Robert M. Hitch and Remer L. Denmark, for executors.

Garrard & Meldrim, for Max Alexander.

SPEER District Judge.

The Mutual Life Insurance Company of New York filed a bill of interpleader, with the averments following. On the 5th of August, 1899, it issued a policy of insurance on the life of the late John R. Young, then of Savannah, Ga. The policy was made payable to his executors, administrators, or assigns. The contract was what is known as a '20-payment, deferred dividend life policy, ' with the cash surrender, loan and extended insurance provisions usual in such policies. Its face value was $50,000, and the annual premium $2,242. On the 9th day of September, 1902, Young borrowed from the company the sum of $4,000, and pledged the policy as security therefor. Young died on November 19, 1905. Previously to his death, namely, on the 30th of April, 1903 there was filed with the complainant what purported to be an assignment of the policy from Young to one Max Alexander. Shortly after Young's death Max Alexander, claiming to be assignee, filed proofs of death, claiming the entire amount payable on the policy. This was $46,133.89.

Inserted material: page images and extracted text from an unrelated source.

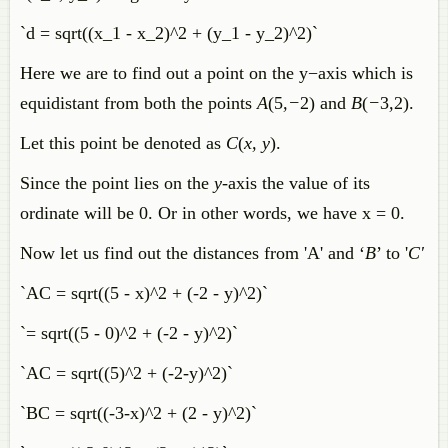
`d = sqrt((x_1 - x_2)^2 + (y_1 - y_2)^2)`
Here we are to find out a point on the y−axis which is
equidistant from both the points
A
(5
,
−
2) and
B
(
−
3
,
2).
Let this point be denoted as
C
(
x, y
).
Since the point lies on the
y
-axis the value of its
ordinate will be 0. Or in other words, we have x = 0.
Now let us find out the distances from 'A' and ‘
B
’ to '
C'
`AC = sqrt((5 - x)^2 + (-2 - y)^2)`
`= sqrt((5 - 0)^2 + (-2 - y)^2)`
`AC = sqrt((5)^2 + (-2-y)^2)`
`BC = sqrt((-3-x)^2 + (2 - y)^2)`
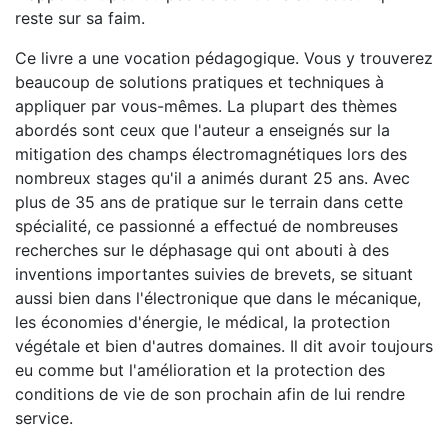
reste sur sa faim.
Ce livre a une vocation pédagogique. Vous y trouverez
beaucoup de solutions pratiques et techniques à
appliquer par vous-mêmes. La plupart des thèmes
abordés sont ceux que l'auteur a enseignés sur la
mitigation des champs électromagnétiques lors des
nombreux stages qu'il a animés durant 25 ans. Avec
plus de 35 ans de pratique sur le terrain dans cette
spécialité, ce passionné a effectué de nombreuses
recherches sur le déphasage qui ont abouti à des
inventions importantes suivies de brevets, se situant
aussi bien dans l'électronique que dans le mécanique,
les économies d'énergie, le médical, la protection
végétale et bien d'autres domaines. Il dit avoir toujours
eu comme but l'amélioration et la protection des
conditions de vie de son prochain afin de lui rendre
service.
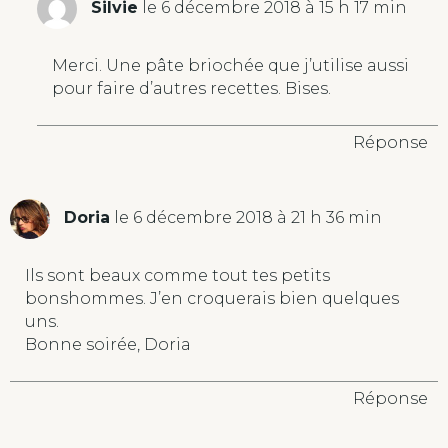
Silvie
le 6 décembre 2018 à 15 h 17 min
Merci. Une pâte briochée que j’utilise aussi
pour faire d’autres recettes. Bises.
Réponse
Doria
le 6 décembre 2018 à 21 h 36 min
Ils sont beaux comme tout tes petits
bonshommes. J’en croquerais bien quelques
uns.
Bonne soirée, Doria
Réponse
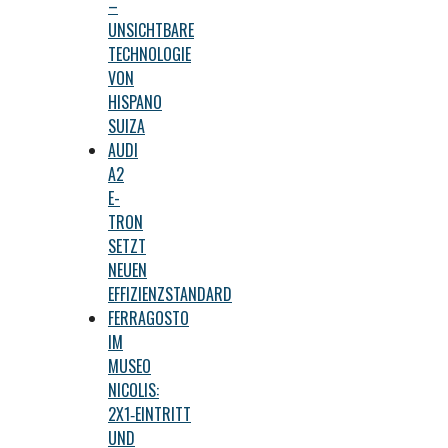
–
UNSICHTBARE
TECHNOLOGIE
VON
HISPANO
SUIZA
AUDI
A2
E-
TRON
SETZT
NEUEN
EFFIZIENZSTANDARD
FERRAGOSTO
IM
MUSEO
NICOLIS:
2X1‑EINTRITT
UND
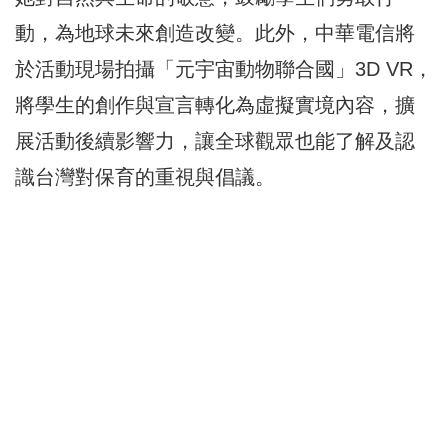
動，為地球未來創造改變。此外，中華電信將
於活動現場拍攝「元宇宙動物聯合國」3D VR，
將學生的創作與宣言轉化為虛擬實境內容，擴
展活動後續影響力，讓全球觀眾也能了解及認
識台灣對保育的重視與倡議。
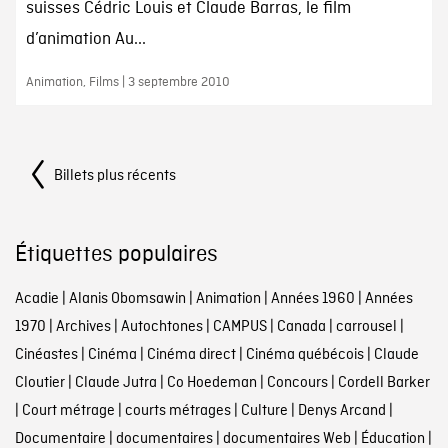
suisses Cédric Louis et Claude Barras, le film
d’animation Au...
Animation, Films | 3 septembre 2010
Navigation
Billets plus récents
Étiquettes populaires
Acadie
|
Alanis Obomsawin
|
Animation
|
Années 1960
|
Années
1970
|
Archives
|
Autochtones
|
CAMPUS
|
Canada
|
carrousel
|
Cinéastes
|
Cinéma
|
Cinéma direct
|
Cinéma québécois
|
Claude
Cloutier
|
Claude Jutra
|
Co Hoedeman
|
Concours
|
Cordell Barker
|
Court métrage
|
courts métrages
|
Culture
|
Denys Arcand
|
Documentaire
|
documentaires
|
documentaires Web
|
Éducation
|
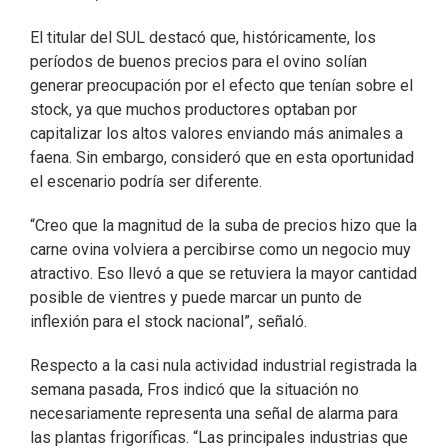
El titular del SUL destacó que, históricamente, los
períodos de buenos precios para el ovino solían
generar preocupación por el efecto que tenían sobre el
stock, ya que muchos productores optaban por
capitalizar los altos valores enviando más animales a
faena. Sin embargo, consideró que en esta oportunidad
el escenario podría ser diferente.
“Creo que la magnitud de la suba de precios hizo que la
carne ovina volviera a percibirse como un negocio muy
atractivo. Eso llevó a que se retuviera la mayor cantidad
posible de vientres y puede marcar un punto de
inflexión para el stock nacional”, señaló.
Respecto a la casi nula actividad industrial registrada la
semana pasada, Fros indicó que la situación no
necesariamente representa una señal de alarma para
las plantas frigoríficas. “Las principales industrias que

The assignment is as follows:

'For one dollar, to me in hand paid, and for other valuable considerations (the receipt of which is hereby acknowledged) I hereby assign, transfer, and set over to Max Alexander, whose P.O. address is Savannah, Ga., all my right, title and interest in this policy No. 983258, issued by the Mutual Life Insurance Company of New York, and for the considerations above expressed, I do also for myself, my executors and administrators, guaranty the validity and sufficiency of the foregoing assignment to the above named assignee, his executors, administrators, and assigns, and their title to the said policy will forever warrant and defend.
'Dated in Savannah, Ga., this 30th day of April, 1903.
'(Signed)

John R. Young.

'In the presence of

'(Signed) M. Hyams, Jr.'

Young died testate. By his will Mills B. Lane, J. W. Mott, and D. C. Ashley were appointed executors. The bill recites that these executors have notified the complainant that the assignment by their testator to Max Alexander is invalid. They claim the entire proceeds of the policy. Alexander also notified complainant that, if it paid the proceeds of the policy to the executors, he will hold it liable therefor. The assignment of the policy does not disclose the consideration for the transfer. Protesting that it is not in collusion with either party, averring its willingness to pay the proceeds to the persons entitled, and being advised that it cannot with safety pay the same to either, the complainant brings its bill against the executors of Young and against Alexander, and insists that they ought to interplead, in order that the court may determine, and the complainant know, to whom the proceeds of the policy should be paid. There are the usual prayers for process, and the further prayer that the complainant may be permitted to deposit the fund in court, and that upon such deposit the defendants may be enjoined from further molesting it about the matter in question. The deposit has been made, and order passed directing the controverting defendants to interplead, and the complainant in the usual way has been discharged and acquitted of all responsibility and liability to either of the parties defendant to the bill. The answers of the defendants are voluminous, but it does not appear that a recital of the various clauses thereof is essential to an understanding of the controversy. It is proper, however, to state that the executors admit that Alexander may equitably recover such sums as he may have paid out for or on account of the policy, with interest for the same, but they deny his right to the surplus, on the ground that since he had no insurable interest in the life of the testator the assignment is therefore null and void, as a speculation upon human life, and contrary to public policy. The assignee was neither related by blood or marriage to the deceased, nor was he a partner, creditor, or otherwise financially interested with him in any pecuniary enterprise.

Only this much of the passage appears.